Restart pace uneven for Canadian oil sands producers after wildfire
By Ernest Scheyder
LAC LA BICHE, Alberta May 12 (Reuters) - Efforts by Canadian oil sands companies to restart production are meeting with uneven results in the wake of a raging wildfire, with CNOOC Ltd's Nexen telling customers it may not be able to fulfill its supply contracts even as other companies have begun resuming operations.
Nexen has issued a force majeure for all of its May production of Canadian heavy crude, two sources said on Thursday, the latest sign that the fire is curbing supply. Force majeure is a contract clause to remove liability for unavoidable catastrophes.

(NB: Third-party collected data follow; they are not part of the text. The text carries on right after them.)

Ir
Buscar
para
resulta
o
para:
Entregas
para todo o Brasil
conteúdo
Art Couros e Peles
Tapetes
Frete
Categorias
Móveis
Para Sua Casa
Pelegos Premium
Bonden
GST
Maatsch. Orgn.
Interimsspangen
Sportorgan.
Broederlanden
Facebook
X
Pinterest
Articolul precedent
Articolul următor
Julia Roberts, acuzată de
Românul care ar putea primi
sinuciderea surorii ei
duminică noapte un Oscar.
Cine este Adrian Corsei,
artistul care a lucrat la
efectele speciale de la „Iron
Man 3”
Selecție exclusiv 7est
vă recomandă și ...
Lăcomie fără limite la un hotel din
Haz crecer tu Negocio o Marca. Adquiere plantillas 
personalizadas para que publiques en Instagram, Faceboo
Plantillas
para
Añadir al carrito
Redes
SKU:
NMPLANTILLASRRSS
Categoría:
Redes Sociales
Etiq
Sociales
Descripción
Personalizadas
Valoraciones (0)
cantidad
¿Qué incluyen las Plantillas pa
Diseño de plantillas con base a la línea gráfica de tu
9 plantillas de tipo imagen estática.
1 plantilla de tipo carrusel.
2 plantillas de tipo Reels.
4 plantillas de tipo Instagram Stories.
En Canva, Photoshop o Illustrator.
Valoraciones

The fire that blazed through oil sands hub Fort McMurray, forcing the evacuation of about 90,000 people last week, has moved into sparsely populated woodlands further east. It spans 229,000 hectares (566,000 acres).
Nexen's Long Lake facility, located south of the community known as Fort Mac, sustained minor damage in the yard from the fire, Alberta officials said this week.

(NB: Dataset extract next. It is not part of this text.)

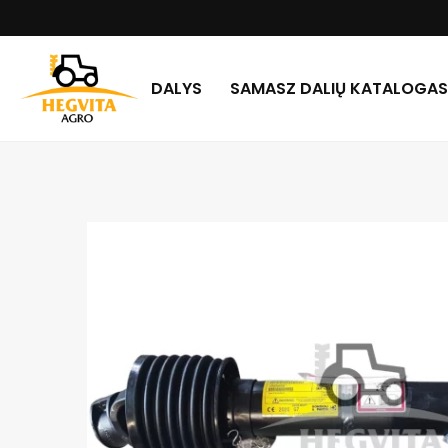
DALYS
SAMASZ DALIŲ KATALOGAS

Roughly 1 million barrels per day (bpd) of output were shut down during the fire, about half the oil sands' usual daily production. Alberta holds the world's third-largest crude reserves and is the No. 1 exporter of crude to the United States.

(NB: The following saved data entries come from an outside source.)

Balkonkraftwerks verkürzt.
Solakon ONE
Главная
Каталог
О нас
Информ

Late Wednesday, Enbridge Inc said it had restarted its 550,000 bpd Line 18 pipeline, and Royal Dutch Shell Plc has also partly resumed operations in the area.
Travel to Fort McMurray is restricted to essential services, including workers, supplies and equipment for oil sands operations. Suncor Energy Inc workers are expected to begin returning to shuttered facilities on Thursday.